However, despite the fact that expressions of community seem to be dwindling as a feature of

national life, we do not want to jettison it. “Community” is something the church does well and,

more than that, we believe that human beings were created for community and that new disciples

need a mature community of faith in which to flourish, discover dignity and explore vocation and

gifting. We do not see mission and community as mutually exclusive objectives but as belonging

together. This is a basic implication of loving and worshiping a Trinitarian God. What we do want to

recognise is the tendency to confuse church attendance with Christian belonging. We very much

hope that one will lead to the other, but on many occasions, and for many reasons, church

attendance is the stage in the journey where people get stuck.
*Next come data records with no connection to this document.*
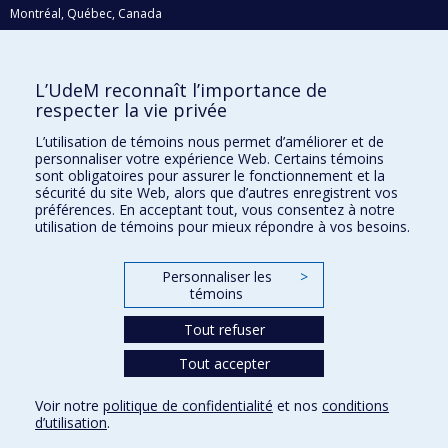
Montréal, Québec, Canada
H3C 3J7
Courriel:
recherche@umontreal.ca
L’UdeM reconnaît l’importance de
Qui fait quoi?
respecter la vie privée
Nous trouver
L’utilisation de témoins nous permet d’améliorer et de
personnaliser votre expérience Web. Certains témoins
Plan du site
sont obligatoires pour assurer le fonctionnement et la
sécurité du site Web, alors que d’autres enregistrent vos
Accessibilité
préférences. En acceptant tout, vous consentez à notre
utilisation de témoins pour mieux répondre à vos besoins.
Personnaliser les
>
témoins
Tout refuser
Tout accepter
Confidentialité
Voir notre
politique de confidentialité
et nos
conditions
Conditions d’utilisation
d’utilisation
.
Paramètres des témoins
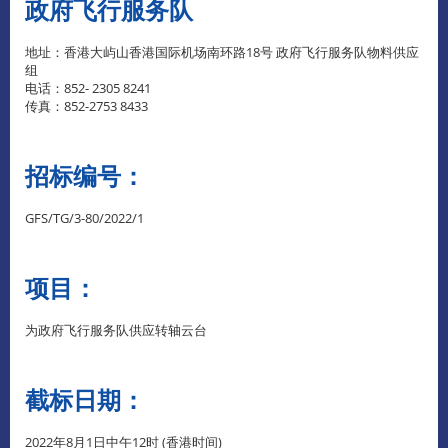
政府飞行服务队
地址：香港大屿山香港国际机场南环路18号 政府飞行服务队物料供应
组
电话：852- 2305 8241
传真：852-2753 8433
招标编号：
GFS/TG/3-80/2022/1
项目：
为政府飞行服务队供应转轴云台
截标日期：
2022年8月1日中午12时 (香港时间)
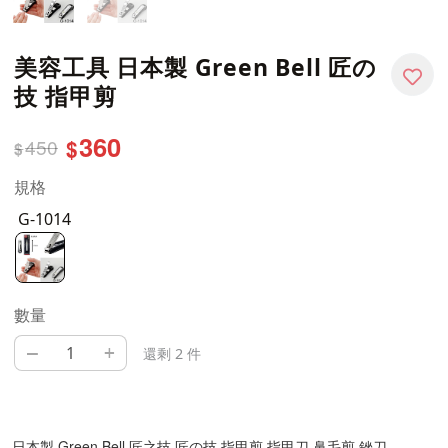
美容工具 日本製 Green Bell 匠の
技 指甲剪
360
450
$
$
規格
G-1014
數量
–
+
還剩 2 件
日本製 Green Bell 匠之技 匠の技 指甲剪 指甲刀 鼻毛剪 銼刀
It is perhaps also important to note that very often people are attracted to the Anglican Church

precisely because they sense that it is a more conservative, less modern version of church life – a

refuge from the changes they experience elsewhere. We need to be aware that our approach to

leadership can reflect this inherent conservatism. It is perhaps not surprising that for a younger

generation church life is often experienced as irrelevant and out of touch.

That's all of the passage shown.